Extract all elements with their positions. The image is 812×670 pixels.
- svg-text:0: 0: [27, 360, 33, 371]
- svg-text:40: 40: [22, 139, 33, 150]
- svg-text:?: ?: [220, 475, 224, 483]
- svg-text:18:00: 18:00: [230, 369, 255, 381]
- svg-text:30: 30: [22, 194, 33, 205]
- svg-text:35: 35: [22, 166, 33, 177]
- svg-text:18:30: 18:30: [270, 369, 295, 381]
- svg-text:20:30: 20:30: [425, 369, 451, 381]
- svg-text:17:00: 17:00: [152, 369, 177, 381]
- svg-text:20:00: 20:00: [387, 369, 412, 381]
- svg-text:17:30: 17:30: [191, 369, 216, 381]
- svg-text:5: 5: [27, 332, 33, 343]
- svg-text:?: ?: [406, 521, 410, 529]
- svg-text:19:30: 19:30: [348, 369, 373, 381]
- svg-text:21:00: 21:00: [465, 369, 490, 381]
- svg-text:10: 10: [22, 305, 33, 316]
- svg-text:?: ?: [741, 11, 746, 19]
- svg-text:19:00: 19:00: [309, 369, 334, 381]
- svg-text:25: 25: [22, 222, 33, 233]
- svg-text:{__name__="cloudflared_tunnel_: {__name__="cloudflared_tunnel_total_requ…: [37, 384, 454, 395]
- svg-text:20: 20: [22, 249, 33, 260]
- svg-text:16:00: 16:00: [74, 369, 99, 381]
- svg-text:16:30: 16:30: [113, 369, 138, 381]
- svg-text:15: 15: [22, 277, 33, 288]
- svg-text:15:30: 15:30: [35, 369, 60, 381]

WORK ITEM:
Faithfully copy every entry, leaving nothing out.

REPLY TO THE TASK:
Extract all elements with their positions. The image is 812×670 pixels.
- svg-text:0: 0: [27, 360, 33, 371]
- svg-text:40: 40: [22, 139, 33, 150]
- svg-text:?: ?: [220, 475, 224, 483]
- svg-text:18:00: 18:00: [230, 369, 255, 381]
- svg-text:30: 30: [22, 194, 33, 205]
- svg-text:35: 35: [22, 166, 33, 177]
- svg-text:18:30: 18:30: [270, 369, 295, 381]
- svg-text:20:30: 20:30: [425, 369, 451, 381]
- svg-text:17:00: 17:00: [152, 369, 177, 381]
- svg-text:20:00: 20:00: [387, 369, 412, 381]
- svg-text:17:30: 17:30: [191, 369, 216, 381]
- svg-text:5: 5: [27, 332, 33, 343]
- svg-text:?: ?: [406, 521, 410, 529]
- svg-text:19:30: 19:30: [348, 369, 373, 381]
- svg-text:21:00: 21:00: [465, 369, 490, 381]
- svg-text:10: 10: [22, 305, 33, 316]
- svg-text:?: ?: [741, 11, 746, 19]
- svg-text:19:00: 19:00: [309, 369, 334, 381]
- svg-text:25: 25: [22, 222, 33, 233]
- svg-text:{__name__="cloudflared_tunnel_: {__name__="cloudflared_tunnel_total_requ…: [37, 384, 454, 395]
- svg-text:20: 20: [22, 249, 33, 260]
- svg-text:16:00: 16:00: [74, 369, 99, 381]
- svg-text:16:30: 16:30: [113, 369, 138, 381]
- svg-text:15: 15: [22, 277, 33, 288]
- svg-text:15:30: 15:30: [35, 369, 60, 381]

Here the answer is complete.